“Many men go fishing all of their lives without knowing that it is not fish they are after.” —Henry David Thoreau
God, I love fishing. I dig fishing almost as much as hunting (almost). I love it so much that I moved to a place that is one of the top angling spots in the world: Miami, Florida. And you know what? I milk these waters as much as a working man can.
My fishing roots extend back to Texas and my rowdy childhood when my dad used to take me and my brother fishing on the many lakes, ponds and rivers the Lone Star state has to offer.
Our stringer was typical of a freshwater 60s and 70s Texas catch: perch, crappie, black bass, white bass, channel cats, carp and gar. It was way cool for this little redneck. Yes indeed, Bob-Dawg, I dug it all.
For example, as a young punk I took insane pleasure in:
- Buying fishing gear. Very cool. - Practicing my casting accuracy in my backyard (which still serves me well to this day) - Reading Outdoor Life and getting pumped on its fishing lies … I mean … stories - Experiencing the inability to sleep the night before getting up and declaring war on the fish - Buying bait at freaky bait shops run by guys I swear worked as extras on the movie Deliverance - Arriving at our strategic and wild location and having the privilege of watching and listening to that which is untamed waking up and beginning its tooth, fang and claw survival of the fittest exchange with Mother Nature. Life and death in its purest form, Nancy boys. - Taking a crash course from my dad and other gents regarding different lures and the various ways to present them - And then, of course, the entre, actually catching a fish and grappling with my gigantic aquatic monster which was, in all reality, a pound-and-a-half bass. (I didn’t care, though, because as far as I was concerned, I was Ernest-Frickin’-Hemingway’s character Santiago, and that little bass was my Marlin.) - And lastly, basking in the great satisfaction later that evening of watching adults eat what this rugrat provided.

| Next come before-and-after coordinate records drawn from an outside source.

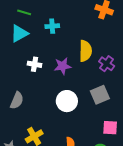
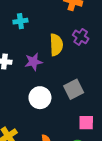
purple cross: (107, 64) -> (81, 37), moved

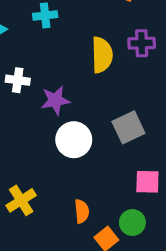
purple cross: (81, 37) -> (142, 43), turned -35
purple star: (33, 62) -> (55, 100), moved

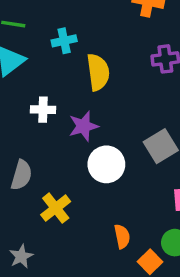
yellow semicircle: (102, 55) -> (98, 72), moved
yellow cross: (21, 200) -> (56, 208), moved

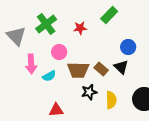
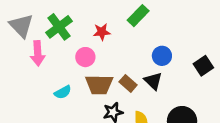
gray triangle: (16, 36) -> (21, 26), moved
pink circle: (59, 52) -> (85, 57), moved
pink arrow: (31, 64) -> (38, 53), moved

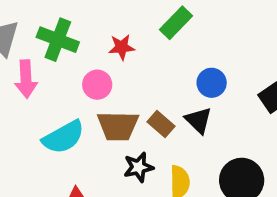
green cross: (59, 27) -> (58, 40), turned -32
cyan semicircle: (63, 92) -> (63, 137), size x1.6

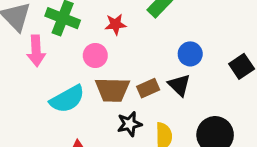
brown rectangle: (161, 124) -> (148, 88), turned -65

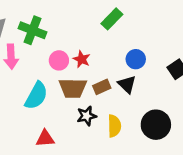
red star: (116, 24) -> (82, 59), moved, turned 30
cyan semicircle: (67, 99) -> (36, 96), turned -32

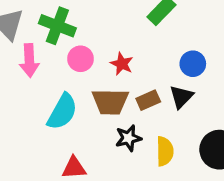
pink circle: (59, 60) -> (81, 59), moved
black triangle: (127, 84) -> (181, 97), turned 30

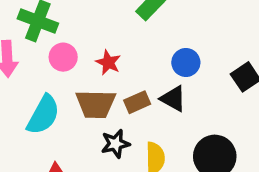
black triangle: (181, 97) -> (173, 99), turned -45

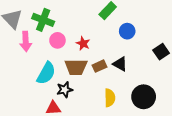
blue circle: (186, 62) -> (127, 31), moved
black star: (115, 144) -> (65, 90), moved

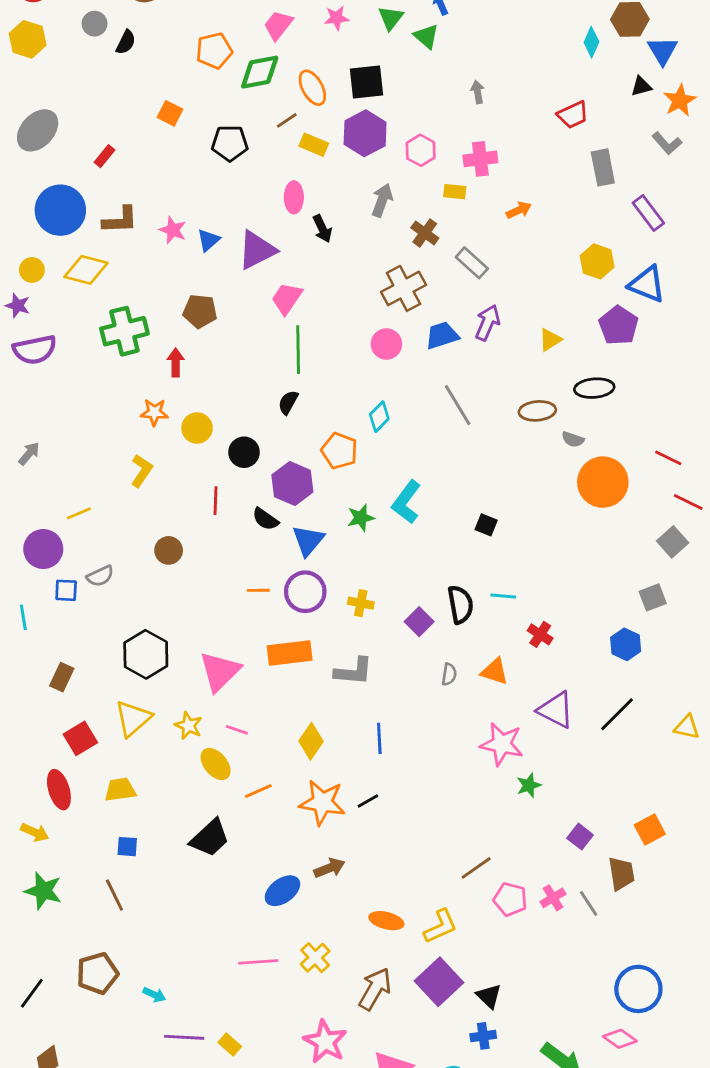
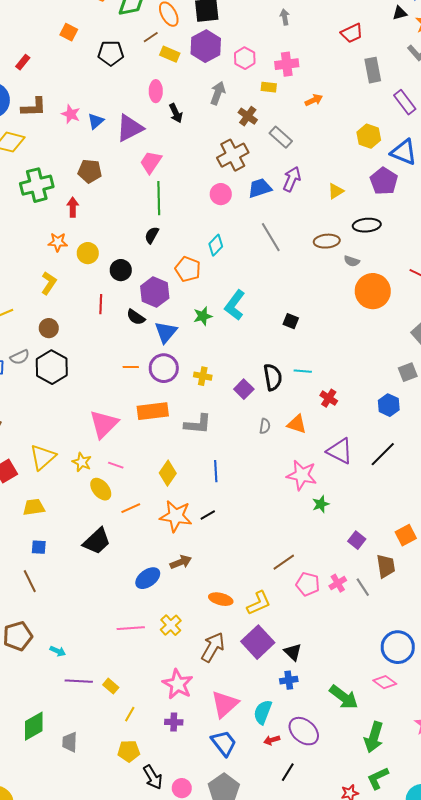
brown circle: (169, 550) -> (49, 328), moved
black hexagon: (146, 654) -> (52, 367), moved

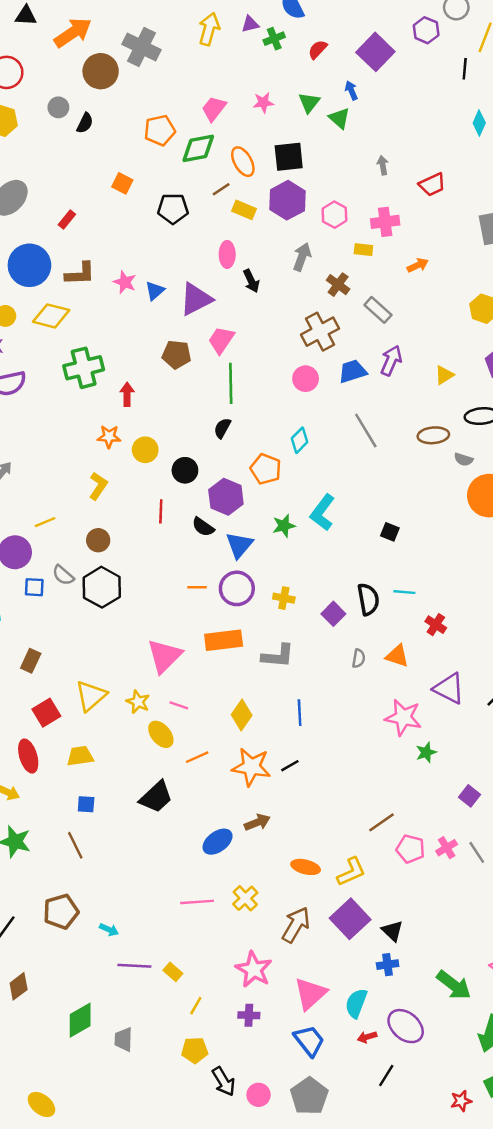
red trapezoid: (352, 33) -> (432, 185), moved
brown pentagon: (90, 171) -> (177, 355), moved
gray semicircle: (20, 357) -> (63, 575), turned 66

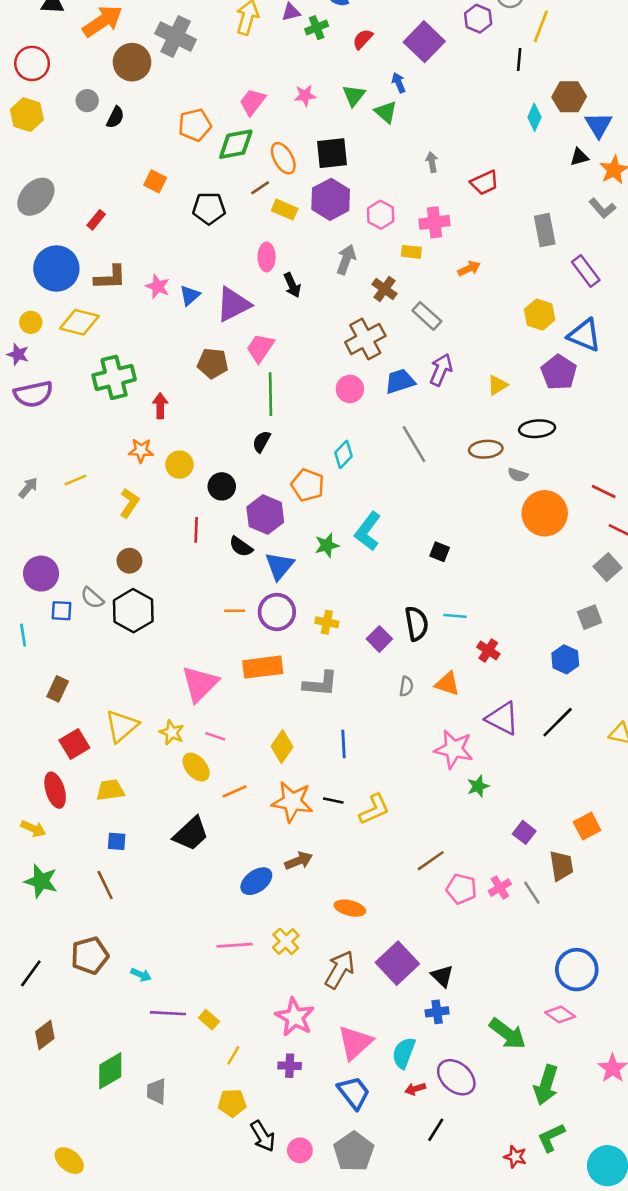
yellow line: (45, 522) -> (76, 480), moved
black line: (290, 766) -> (333, 800), turned 42
yellow L-shape: (351, 872) -> (374, 809), moved
red star: (461, 1101) -> (515, 1157), turned 30

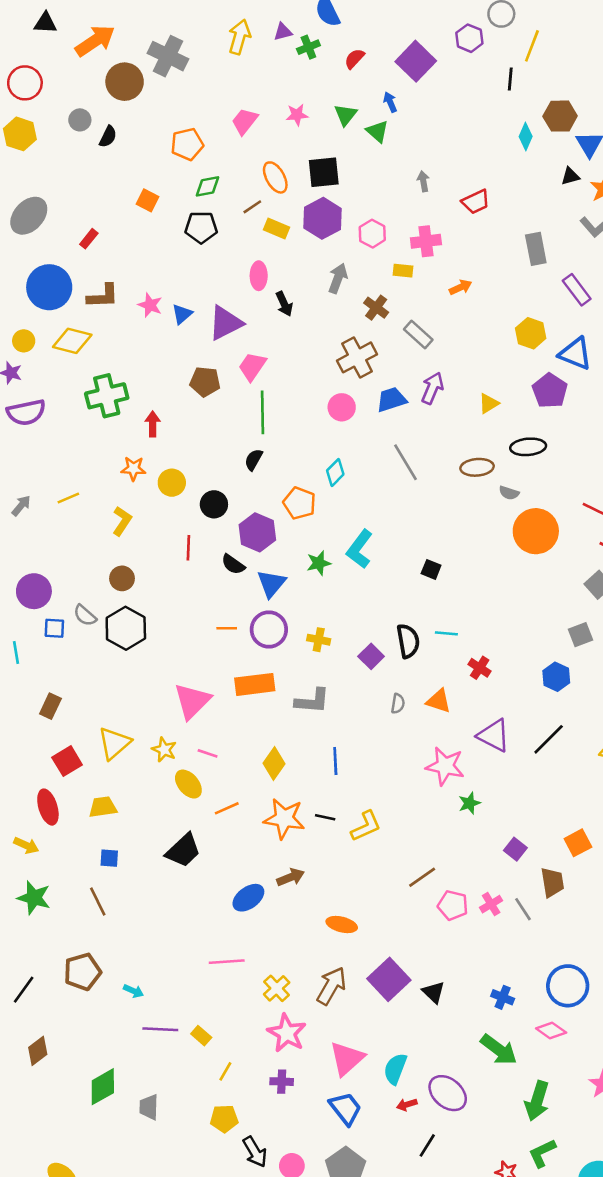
green diamond: (236, 144) -> (208, 186), moved, size x0.7
yellow cross: (286, 941) -> (277, 988), moved
blue cross: (437, 1012) -> (503, 997), moved, turned 30

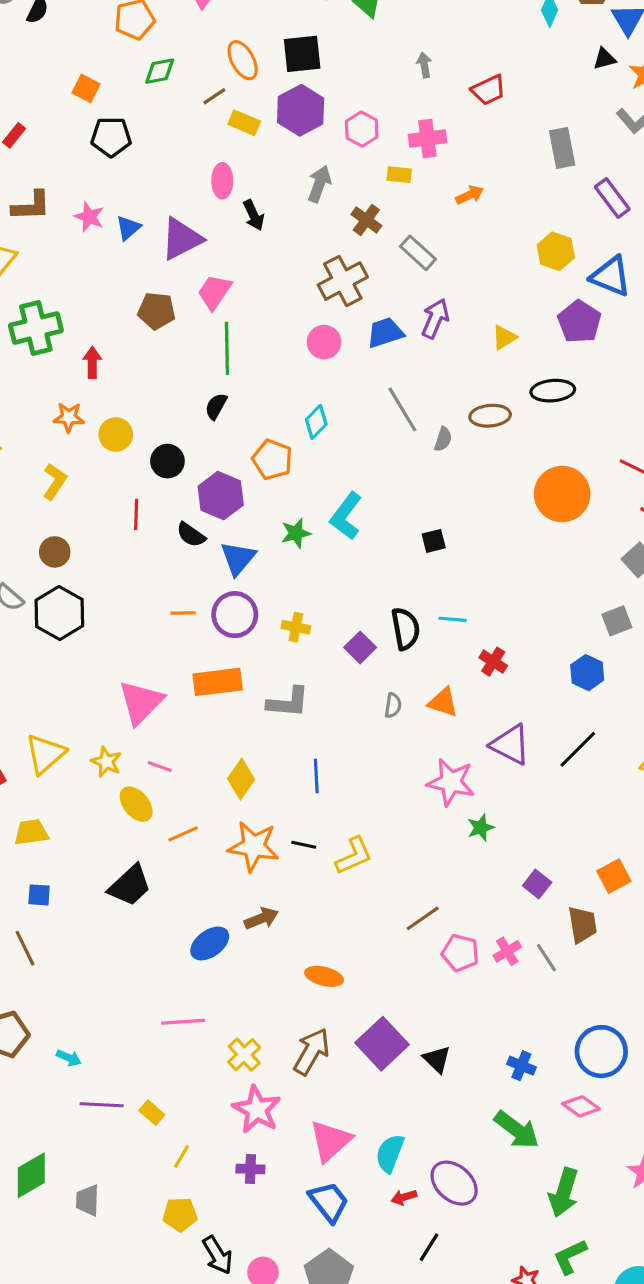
black pentagon: (201, 227) -> (111, 137), moved
gray semicircle: (509, 493) -> (443, 439), moved, turned -90
black square: (431, 569) -> (434, 541), turned -36

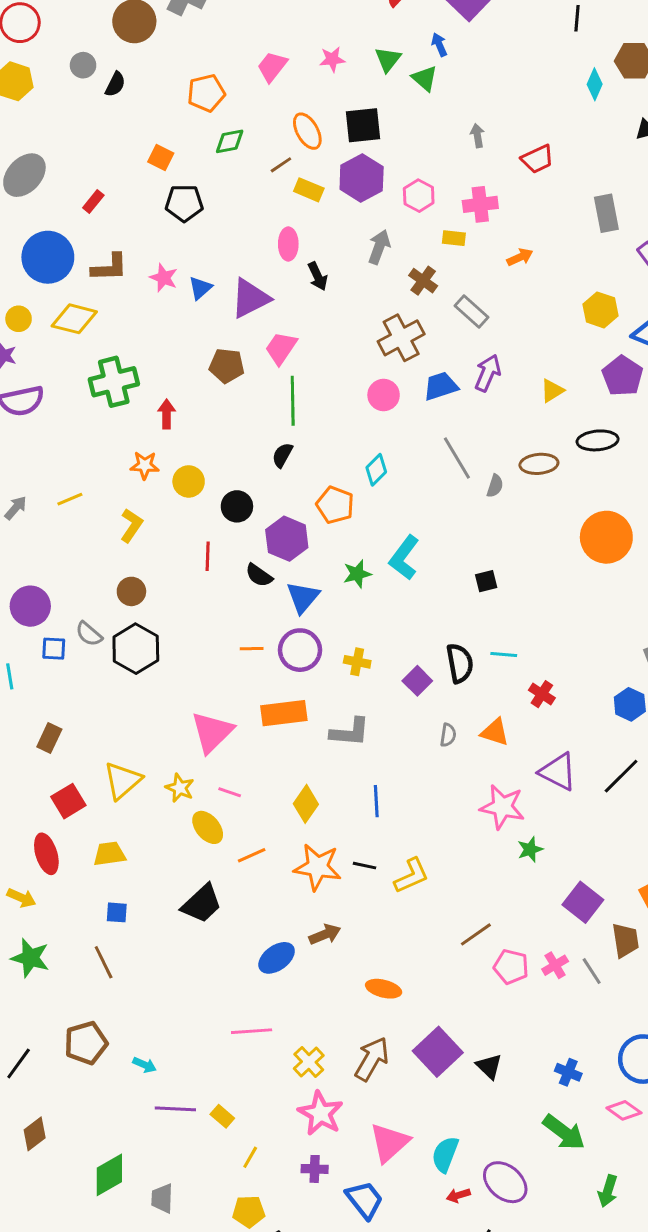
purple square: (537, 884) -> (583, 902), size x1.5
green arrow: (564, 1192) -> (608, 1191), size x0.7
blue trapezoid: (329, 1202) -> (364, 1200), moved

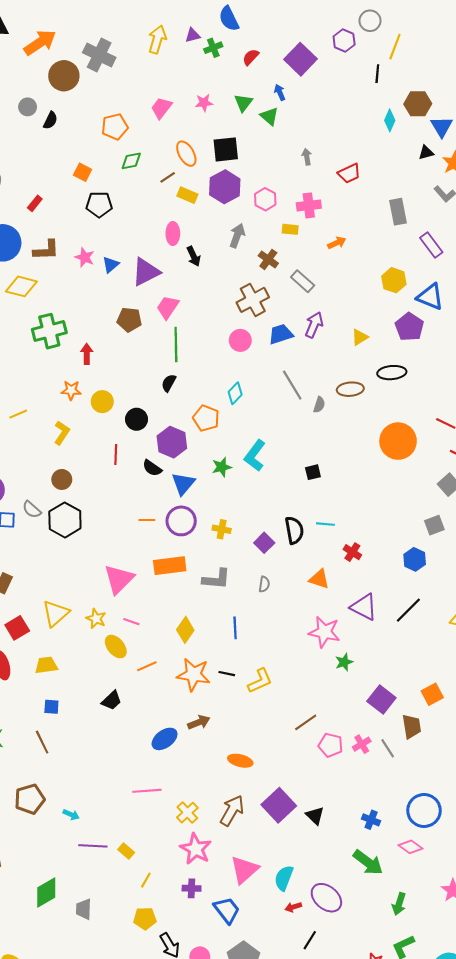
gray semicircle: (448, 735) -> (264, 584), moved
black trapezoid: (202, 904) -> (112, 701), size x0.7

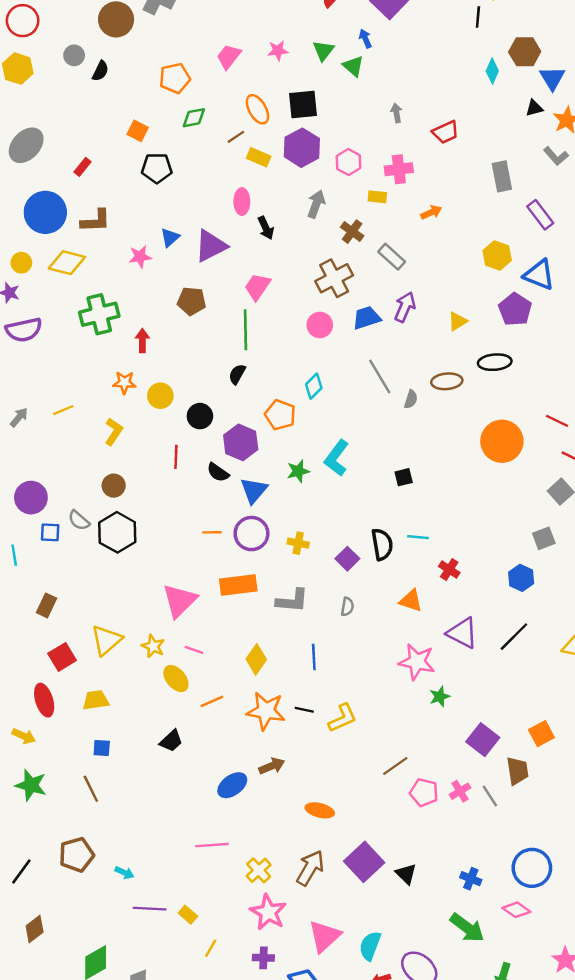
pink star: (85, 257) -> (140, 257), moved, turned -30
pink trapezoid: (168, 307) -> (257, 287), moved

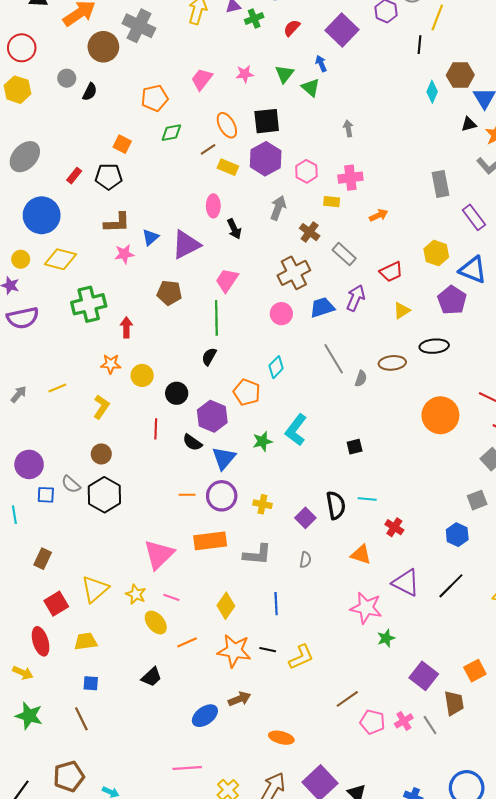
red trapezoid: (446, 132) -> (391, 272), moved
black pentagon: (157, 168) -> (109, 177), moved
brown L-shape: (96, 221) -> (117, 223), moved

I am iron man. Dun, dun. Dun na dun dunna dunna dunna dun dunna dun. As a young squab, the whole fishing enchilada, from soup to nuts, represented what Bryan Adams called, “The best days of my life.”
With the busyness of college, getting married, raising little girls, making money, and kicking ass, I got out of the fishing groove until I moved mi familia to Miami where I became a fishing kid again and quickly returned to my angling roots.